Extracted data entries:
■ ■ ■ ■ ■

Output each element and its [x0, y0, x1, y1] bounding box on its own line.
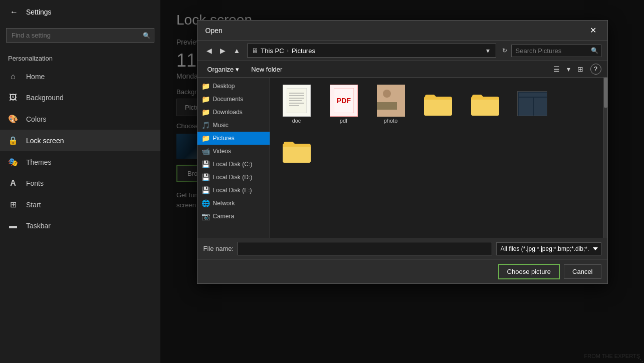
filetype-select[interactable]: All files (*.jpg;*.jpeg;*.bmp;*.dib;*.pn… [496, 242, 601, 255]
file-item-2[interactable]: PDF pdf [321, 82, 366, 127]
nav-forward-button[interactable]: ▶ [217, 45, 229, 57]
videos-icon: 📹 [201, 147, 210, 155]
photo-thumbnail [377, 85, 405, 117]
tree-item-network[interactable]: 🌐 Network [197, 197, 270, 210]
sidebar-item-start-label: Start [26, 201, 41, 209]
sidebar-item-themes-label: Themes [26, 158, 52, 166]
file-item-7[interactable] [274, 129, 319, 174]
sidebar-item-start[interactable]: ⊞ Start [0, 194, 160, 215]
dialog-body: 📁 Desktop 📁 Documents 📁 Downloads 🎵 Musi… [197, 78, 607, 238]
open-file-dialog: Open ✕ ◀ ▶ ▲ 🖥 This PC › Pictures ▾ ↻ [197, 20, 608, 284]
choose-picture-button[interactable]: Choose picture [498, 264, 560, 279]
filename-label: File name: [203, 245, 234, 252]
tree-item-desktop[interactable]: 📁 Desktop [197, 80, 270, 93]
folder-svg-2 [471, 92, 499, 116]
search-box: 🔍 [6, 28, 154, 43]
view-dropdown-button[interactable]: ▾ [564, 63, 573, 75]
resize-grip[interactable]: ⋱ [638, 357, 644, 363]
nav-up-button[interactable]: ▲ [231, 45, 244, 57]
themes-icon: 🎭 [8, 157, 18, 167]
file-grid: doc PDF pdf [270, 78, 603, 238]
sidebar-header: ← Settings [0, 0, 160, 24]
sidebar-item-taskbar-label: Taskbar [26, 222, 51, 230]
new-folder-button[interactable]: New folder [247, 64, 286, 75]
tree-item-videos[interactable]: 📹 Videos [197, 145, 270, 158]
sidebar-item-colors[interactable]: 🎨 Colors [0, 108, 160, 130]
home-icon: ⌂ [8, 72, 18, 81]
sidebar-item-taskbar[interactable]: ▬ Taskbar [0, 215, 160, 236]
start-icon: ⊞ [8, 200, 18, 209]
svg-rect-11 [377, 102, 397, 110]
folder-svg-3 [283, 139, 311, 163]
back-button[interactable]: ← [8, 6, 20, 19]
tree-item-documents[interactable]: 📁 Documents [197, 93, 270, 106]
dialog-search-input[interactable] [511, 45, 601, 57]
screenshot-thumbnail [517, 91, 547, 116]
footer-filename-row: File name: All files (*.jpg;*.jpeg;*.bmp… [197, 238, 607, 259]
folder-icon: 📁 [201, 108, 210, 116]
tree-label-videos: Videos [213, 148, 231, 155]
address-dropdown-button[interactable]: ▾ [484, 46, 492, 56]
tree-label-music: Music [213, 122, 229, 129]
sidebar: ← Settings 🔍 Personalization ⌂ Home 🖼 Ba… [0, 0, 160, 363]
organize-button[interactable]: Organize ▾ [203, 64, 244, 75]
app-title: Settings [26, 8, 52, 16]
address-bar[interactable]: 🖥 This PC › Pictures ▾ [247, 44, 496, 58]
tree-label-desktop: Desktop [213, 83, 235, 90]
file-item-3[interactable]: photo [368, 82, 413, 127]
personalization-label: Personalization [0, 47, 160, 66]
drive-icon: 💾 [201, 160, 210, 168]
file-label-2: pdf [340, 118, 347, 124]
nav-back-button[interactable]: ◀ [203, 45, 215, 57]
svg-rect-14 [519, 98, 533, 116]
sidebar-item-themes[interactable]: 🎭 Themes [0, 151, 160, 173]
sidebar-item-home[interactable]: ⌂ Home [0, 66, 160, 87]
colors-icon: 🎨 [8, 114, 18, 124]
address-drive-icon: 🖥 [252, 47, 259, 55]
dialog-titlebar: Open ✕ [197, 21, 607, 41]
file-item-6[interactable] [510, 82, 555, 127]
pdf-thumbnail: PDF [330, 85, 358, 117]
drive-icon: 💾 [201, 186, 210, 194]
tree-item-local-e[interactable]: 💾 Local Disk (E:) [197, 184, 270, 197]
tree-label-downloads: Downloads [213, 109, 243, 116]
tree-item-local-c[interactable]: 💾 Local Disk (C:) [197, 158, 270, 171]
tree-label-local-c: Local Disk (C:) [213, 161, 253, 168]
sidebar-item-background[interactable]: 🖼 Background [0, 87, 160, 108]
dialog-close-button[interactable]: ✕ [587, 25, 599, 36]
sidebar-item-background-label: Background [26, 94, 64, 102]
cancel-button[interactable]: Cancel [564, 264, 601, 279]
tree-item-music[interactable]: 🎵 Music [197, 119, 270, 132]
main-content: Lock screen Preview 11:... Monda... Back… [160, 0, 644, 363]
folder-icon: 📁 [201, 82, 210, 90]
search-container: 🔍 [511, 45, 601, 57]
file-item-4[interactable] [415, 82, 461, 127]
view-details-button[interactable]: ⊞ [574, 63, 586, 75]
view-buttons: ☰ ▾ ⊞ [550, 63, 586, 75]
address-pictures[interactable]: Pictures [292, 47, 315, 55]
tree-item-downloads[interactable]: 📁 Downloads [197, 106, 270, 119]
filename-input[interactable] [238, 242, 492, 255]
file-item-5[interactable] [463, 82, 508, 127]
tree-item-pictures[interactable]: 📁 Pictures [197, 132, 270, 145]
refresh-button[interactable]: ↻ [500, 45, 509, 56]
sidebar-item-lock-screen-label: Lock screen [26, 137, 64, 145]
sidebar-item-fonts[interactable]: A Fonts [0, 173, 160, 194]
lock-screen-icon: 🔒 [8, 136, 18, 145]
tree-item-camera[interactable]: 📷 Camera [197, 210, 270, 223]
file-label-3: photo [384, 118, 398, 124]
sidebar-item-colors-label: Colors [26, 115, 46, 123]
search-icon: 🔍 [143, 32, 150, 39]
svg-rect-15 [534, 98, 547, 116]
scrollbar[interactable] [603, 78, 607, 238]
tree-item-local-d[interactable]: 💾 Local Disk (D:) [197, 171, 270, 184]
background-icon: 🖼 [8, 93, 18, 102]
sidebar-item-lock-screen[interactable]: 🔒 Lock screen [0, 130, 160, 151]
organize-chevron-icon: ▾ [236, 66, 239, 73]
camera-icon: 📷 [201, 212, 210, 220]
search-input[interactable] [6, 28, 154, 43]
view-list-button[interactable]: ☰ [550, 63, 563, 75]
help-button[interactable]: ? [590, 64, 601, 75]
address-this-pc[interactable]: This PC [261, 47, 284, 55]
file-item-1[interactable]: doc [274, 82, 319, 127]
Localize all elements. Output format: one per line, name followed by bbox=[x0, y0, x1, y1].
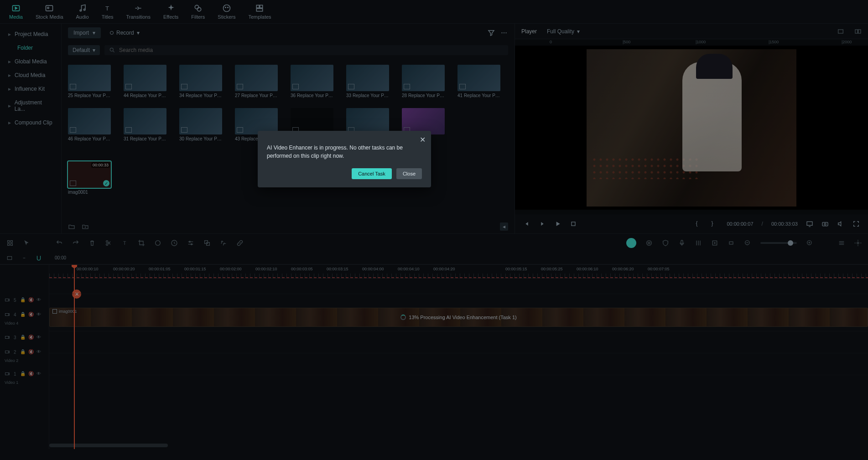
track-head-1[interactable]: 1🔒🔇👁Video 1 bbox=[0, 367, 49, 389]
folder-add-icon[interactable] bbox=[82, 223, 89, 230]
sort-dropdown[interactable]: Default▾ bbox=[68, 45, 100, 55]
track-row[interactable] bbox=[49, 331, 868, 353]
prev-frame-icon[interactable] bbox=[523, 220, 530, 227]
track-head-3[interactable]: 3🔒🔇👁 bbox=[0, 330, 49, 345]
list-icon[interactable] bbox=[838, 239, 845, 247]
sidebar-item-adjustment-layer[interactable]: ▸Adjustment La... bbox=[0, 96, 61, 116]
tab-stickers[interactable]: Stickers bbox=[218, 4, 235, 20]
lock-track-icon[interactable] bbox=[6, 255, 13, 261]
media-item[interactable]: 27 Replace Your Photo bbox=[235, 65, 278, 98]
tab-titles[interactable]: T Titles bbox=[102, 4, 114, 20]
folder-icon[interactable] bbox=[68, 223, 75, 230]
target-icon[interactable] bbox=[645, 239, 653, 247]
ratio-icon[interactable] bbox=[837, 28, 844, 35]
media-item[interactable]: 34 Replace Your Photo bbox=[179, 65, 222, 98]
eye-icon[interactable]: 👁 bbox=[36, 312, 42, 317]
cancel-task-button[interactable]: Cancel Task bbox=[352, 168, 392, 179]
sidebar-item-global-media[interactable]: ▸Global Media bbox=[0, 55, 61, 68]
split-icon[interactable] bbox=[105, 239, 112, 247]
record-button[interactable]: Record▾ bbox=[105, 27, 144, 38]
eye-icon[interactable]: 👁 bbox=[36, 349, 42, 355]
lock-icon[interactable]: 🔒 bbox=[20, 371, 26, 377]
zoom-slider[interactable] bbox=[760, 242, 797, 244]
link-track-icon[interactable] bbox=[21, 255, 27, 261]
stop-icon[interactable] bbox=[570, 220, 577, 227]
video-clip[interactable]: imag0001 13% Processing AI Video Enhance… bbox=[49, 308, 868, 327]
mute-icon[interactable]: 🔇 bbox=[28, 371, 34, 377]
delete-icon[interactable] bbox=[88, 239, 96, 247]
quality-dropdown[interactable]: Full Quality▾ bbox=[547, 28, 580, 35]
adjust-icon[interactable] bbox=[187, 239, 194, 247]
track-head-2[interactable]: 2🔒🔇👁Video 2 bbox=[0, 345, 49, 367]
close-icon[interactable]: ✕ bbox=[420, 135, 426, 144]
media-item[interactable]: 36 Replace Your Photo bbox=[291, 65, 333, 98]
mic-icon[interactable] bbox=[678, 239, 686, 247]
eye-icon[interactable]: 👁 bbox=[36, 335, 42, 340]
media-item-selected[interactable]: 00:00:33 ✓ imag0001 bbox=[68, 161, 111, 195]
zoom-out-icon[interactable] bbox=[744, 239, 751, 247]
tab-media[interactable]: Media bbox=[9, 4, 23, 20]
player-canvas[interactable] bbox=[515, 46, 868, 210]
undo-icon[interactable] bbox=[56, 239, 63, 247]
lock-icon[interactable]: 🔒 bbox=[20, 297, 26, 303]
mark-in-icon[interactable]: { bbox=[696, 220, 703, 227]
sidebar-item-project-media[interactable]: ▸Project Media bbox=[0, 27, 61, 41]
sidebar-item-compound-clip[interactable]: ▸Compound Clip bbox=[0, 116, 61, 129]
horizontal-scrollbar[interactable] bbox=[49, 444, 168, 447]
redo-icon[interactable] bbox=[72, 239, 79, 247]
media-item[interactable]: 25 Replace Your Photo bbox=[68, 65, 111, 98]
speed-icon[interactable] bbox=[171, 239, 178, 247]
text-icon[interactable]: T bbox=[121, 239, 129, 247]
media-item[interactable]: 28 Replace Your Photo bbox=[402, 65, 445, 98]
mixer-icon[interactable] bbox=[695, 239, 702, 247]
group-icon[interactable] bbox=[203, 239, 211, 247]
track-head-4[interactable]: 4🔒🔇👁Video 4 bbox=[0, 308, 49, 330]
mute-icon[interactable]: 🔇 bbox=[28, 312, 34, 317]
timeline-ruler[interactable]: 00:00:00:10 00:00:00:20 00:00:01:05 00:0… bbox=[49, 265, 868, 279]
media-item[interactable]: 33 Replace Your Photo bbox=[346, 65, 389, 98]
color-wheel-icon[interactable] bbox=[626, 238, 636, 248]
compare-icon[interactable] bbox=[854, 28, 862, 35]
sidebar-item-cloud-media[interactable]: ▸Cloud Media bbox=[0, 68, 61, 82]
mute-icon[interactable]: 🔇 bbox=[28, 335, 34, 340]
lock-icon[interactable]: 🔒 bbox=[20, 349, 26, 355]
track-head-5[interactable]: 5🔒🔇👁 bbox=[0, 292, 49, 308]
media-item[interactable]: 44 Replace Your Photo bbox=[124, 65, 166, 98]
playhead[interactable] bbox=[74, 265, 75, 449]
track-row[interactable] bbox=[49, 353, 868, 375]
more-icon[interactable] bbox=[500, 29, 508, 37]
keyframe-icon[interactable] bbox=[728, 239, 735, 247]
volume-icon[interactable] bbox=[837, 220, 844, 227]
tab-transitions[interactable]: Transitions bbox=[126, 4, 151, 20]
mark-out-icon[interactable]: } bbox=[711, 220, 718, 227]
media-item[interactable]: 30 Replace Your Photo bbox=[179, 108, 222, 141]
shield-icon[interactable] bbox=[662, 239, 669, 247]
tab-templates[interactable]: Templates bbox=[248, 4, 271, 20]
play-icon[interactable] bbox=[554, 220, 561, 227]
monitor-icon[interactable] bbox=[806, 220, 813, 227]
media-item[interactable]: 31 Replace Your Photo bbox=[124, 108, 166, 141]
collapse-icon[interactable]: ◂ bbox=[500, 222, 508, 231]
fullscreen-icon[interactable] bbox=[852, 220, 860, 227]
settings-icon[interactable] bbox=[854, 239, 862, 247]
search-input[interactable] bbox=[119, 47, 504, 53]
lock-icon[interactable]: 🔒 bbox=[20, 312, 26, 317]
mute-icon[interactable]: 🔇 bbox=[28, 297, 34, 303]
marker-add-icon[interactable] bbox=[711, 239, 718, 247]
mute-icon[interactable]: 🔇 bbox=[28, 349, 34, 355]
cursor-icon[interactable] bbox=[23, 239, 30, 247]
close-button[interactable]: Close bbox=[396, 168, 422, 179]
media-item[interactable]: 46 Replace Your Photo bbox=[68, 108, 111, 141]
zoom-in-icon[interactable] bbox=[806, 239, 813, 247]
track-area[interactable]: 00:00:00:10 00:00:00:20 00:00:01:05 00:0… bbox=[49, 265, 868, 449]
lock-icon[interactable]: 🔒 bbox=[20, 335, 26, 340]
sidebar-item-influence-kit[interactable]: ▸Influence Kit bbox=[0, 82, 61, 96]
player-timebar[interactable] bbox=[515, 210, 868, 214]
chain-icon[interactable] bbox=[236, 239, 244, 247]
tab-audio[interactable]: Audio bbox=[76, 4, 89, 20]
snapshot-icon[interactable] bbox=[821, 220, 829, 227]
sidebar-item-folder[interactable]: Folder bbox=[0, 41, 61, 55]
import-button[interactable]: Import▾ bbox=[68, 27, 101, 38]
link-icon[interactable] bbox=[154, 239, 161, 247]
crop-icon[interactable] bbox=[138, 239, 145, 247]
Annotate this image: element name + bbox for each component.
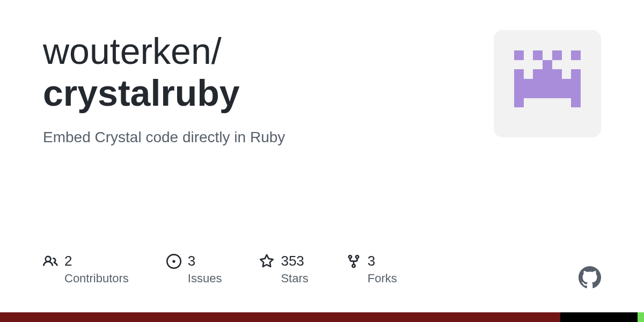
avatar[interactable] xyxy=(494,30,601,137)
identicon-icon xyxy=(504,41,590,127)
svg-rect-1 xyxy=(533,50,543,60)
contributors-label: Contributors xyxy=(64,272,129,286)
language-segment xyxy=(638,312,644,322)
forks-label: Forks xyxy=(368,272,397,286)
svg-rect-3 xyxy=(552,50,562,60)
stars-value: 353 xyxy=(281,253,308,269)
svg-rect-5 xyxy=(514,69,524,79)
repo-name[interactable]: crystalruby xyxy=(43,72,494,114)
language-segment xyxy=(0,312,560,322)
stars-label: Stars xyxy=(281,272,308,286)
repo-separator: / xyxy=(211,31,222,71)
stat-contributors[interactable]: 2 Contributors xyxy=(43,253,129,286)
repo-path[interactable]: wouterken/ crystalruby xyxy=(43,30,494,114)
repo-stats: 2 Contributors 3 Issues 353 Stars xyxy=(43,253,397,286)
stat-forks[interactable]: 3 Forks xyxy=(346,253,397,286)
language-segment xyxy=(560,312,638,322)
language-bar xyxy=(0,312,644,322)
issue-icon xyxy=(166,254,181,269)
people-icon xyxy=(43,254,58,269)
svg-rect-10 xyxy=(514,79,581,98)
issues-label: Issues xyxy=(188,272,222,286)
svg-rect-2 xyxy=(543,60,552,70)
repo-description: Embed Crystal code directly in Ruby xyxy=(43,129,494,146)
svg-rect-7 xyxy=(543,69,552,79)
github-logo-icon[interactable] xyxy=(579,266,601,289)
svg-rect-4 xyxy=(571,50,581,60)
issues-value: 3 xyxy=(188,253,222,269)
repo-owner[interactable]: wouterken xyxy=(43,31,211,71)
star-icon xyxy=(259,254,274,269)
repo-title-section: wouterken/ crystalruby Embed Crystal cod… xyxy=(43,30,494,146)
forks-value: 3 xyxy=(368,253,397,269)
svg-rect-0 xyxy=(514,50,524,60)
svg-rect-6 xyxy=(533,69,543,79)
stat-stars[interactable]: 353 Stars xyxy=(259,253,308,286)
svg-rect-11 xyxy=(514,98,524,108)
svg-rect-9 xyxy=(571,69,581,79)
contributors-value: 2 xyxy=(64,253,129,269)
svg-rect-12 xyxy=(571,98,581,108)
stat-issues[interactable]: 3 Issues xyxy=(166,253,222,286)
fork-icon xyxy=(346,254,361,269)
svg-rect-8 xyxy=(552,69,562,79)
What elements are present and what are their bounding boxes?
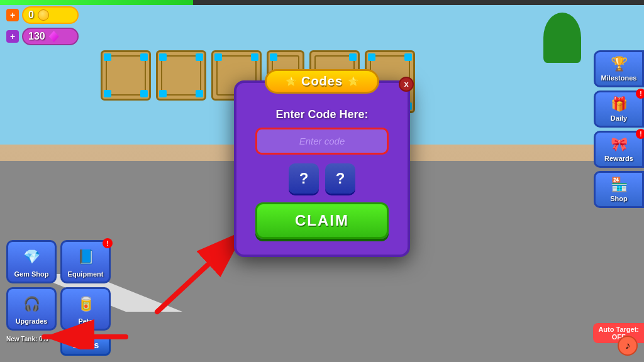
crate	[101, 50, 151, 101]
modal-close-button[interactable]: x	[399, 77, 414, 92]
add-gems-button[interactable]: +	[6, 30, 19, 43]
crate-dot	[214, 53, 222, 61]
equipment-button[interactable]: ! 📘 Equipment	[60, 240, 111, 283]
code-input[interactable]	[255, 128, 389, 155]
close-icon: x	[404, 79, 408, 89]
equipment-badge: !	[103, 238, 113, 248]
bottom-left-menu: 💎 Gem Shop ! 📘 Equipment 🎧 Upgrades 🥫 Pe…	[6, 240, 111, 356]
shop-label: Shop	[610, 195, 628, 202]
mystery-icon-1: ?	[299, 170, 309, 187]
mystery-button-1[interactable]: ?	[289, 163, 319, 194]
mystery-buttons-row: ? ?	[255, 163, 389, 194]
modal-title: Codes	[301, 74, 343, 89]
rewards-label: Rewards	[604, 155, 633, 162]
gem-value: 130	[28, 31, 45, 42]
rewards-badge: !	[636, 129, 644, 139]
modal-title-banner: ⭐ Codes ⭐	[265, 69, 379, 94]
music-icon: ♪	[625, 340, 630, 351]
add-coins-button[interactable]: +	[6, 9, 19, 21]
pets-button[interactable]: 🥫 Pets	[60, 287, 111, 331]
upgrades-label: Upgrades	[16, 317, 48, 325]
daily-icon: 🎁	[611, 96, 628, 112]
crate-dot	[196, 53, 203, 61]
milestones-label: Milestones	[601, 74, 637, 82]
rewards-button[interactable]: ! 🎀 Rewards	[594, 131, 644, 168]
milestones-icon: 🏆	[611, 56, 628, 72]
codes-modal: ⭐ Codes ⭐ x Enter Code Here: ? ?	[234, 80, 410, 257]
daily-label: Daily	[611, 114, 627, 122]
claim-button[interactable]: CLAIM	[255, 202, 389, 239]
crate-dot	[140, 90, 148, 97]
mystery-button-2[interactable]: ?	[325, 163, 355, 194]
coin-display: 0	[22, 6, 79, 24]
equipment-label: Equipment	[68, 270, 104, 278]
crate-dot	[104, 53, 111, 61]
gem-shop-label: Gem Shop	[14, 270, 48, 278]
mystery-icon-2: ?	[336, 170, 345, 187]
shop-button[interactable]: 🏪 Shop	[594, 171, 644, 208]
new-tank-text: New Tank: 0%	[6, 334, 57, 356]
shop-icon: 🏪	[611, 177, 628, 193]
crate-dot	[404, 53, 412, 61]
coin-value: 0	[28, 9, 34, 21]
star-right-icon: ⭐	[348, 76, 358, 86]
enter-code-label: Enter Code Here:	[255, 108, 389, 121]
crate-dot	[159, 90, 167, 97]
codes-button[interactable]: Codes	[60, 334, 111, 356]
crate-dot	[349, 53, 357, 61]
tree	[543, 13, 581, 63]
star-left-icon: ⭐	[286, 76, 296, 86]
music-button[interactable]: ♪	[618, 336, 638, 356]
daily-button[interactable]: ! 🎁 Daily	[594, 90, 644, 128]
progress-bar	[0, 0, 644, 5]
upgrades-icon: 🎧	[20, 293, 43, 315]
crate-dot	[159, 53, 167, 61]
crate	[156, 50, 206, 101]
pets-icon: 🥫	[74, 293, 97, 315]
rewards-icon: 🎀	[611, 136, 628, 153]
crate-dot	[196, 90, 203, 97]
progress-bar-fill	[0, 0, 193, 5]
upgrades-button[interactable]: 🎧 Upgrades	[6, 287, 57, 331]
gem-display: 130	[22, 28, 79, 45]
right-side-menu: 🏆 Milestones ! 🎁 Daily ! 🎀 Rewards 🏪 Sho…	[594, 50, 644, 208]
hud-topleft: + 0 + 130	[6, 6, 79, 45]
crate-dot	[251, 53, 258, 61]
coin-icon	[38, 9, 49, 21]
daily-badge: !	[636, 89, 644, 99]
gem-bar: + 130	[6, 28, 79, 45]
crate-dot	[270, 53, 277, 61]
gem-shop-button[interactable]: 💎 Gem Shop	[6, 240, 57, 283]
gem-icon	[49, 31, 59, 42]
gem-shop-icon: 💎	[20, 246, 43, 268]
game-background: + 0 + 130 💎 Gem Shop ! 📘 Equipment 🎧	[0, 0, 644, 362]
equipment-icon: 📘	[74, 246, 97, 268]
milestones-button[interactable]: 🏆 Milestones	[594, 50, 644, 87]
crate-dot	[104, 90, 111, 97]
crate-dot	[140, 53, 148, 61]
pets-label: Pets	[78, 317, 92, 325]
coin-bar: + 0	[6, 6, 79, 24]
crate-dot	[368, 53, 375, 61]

■ ■ ■ ■ ■

> **What is required**: In the entries above, find each line with "videos" and copy it.

> **Solution to this task**:
videos-icon: 📹 [201, 147, 210, 155]
tree-item-videos[interactable]: 📹 Videos [197, 145, 270, 158]
tree-label-videos: Videos [213, 148, 231, 155]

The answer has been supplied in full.